5. Nu de rechtbank net als verweerder vindt dat eiseres haar inlichtingenverplichting heeft geschonden, betekent dit dat verweerder de bijstandsuitkering van eiseres mag intrekken en betaalde bijstand mag terugvorderen. Eiseres moet dan geloofwaardig maken dat zij wel gedeeltelijk recht heeft op de uitkering. Dat heeft de Raad bijvoorbeeld geoordeeld in een uitspraak van 20 september 2007, ECLI:NL:CRVB:2007:BB6243. De Raad heeft ook geoordeeld, bijvoorbeeld in een uitspraak van 14 augustus 2018, ECLI:NL:CRVB:2018:2813, dat als er geen gegevens zijn waarmee de verdiensten kunnen worden berekend, verweerder het recht op bijstand mag schatten. Eventueel nadeel daarbij komt voor eiseres, omdat zij haar inlichtingenplicht heeft geschonden. Verweerder heeft terecht gezegd dat eiseres minimumloon had kunnen vragen bij het restaurant. De door eiseres aangegeven € 3,75 per uur is een erg laag bedrag. Eiseres heeft geen verklaring van de eigenaar van het restaurant ingeleverd waarin bijvoorbeeld staat hoeveel hij haar heeft betaald. Dat betekent dat verweerder bij de berekening uit mag gaan van het minimumloon.
6. Verweerder moet van de wet betaalde bijstand terugvorderen als iemand zijn inlichtingenplicht heeft geschonden. Een uitzondering daarop is er als er zogenoemde “dringende redenen” zijn.

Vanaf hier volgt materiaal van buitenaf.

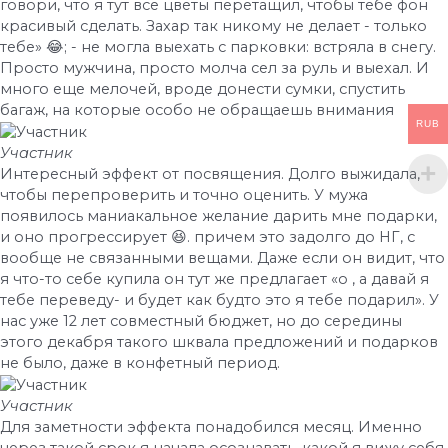
говори, что я тут все цветы перетащил, чтобы тебе фон
красивый сделать. Захар так никому не делает - только
тебе» 😂; - не могла выехать с парковки: встряла в снегу.
Просто мужчина, просто молча сел за руль и выехал. И
много еще мелочей, вроде донести сумки, спустить
багаж, на которые особо не обращаешь внимания
RUB
Участник
Интересный эффект от посвящения. Долго выжидала,
чтобы перепроверить и точно оценить. У мужа
появилось маниакальное желание дарить мне подарки,
и оно прогрессирует 😆. причем это задолго до НГ, с
вообще не связанными вещами. Даже если он видит, что
я что-то себе купила он тут же предлагает «о , а давай я
тебе переведу- и будет как будто это я тебе подарил». У
нас уже 12 лет совместный бюджет, но до середины
этого декабря такого шквала предложений и подарков
не было, даже в конфетный период.
Участник
Для заметности эффекта понадобился месяц. Именно
через такой срок я начала осознавать, какой я вижу себя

Het moet dan gaan om een situatie waarin iets bijzonders en uitzonderlijks aan de hand is en de terugvordering leidt tot een onaanvaardbare sociale en/of financiële situatie voor eiseres. (Een voorbeeld waarin de Raad dit geoordeeld is van 20 november 2018, ECLI:NL:CRVB:2018:3796). Het is de rechtbank duidelijk geworden dat eiseres veel moeite heeft met de terugvordering, maar eiseres heeft niet aannemelijk gemaakt dat sprake is van dringende redenen.
7. Het beroep is ongegrond. Dat betekent dat verweerder een juist besluit heeft genomen en eiseres aan verweerder moet terugbetalen. Bij de terugvordering houdt verweerder rekening met de beslagvrije voet. Dat betekent dat eiseres een klein bedrag per maand moet aflossen.
8. Omdat het beroep ongegrond is krijgt eiseres geen proceskosten vergoed. Er is geen aanleiding voor het toekennen van de schadevergoeding waarom zij heeft gevraagd.

Beslissing

De rechtbank verklaart het beroep ongegrond.
Deze uitspraak is gedaan door mr. A.J. van Spengen, rechter, in aanwezigheid van
mr. J.J. van Giezen-Groenewoud, griffier. De uitspraak is in het openbaar gedaan op
17 juli 2019.
griffier rechter
Een afschrift van deze uitspraak is verzonden aan partijen op:

Rechtsmiddel

Tegen deze uitspraak kan binnen zes weken na de dag van verzending daarvan hoger beroep worden ingesteld bij de Centrale Raad van Beroep.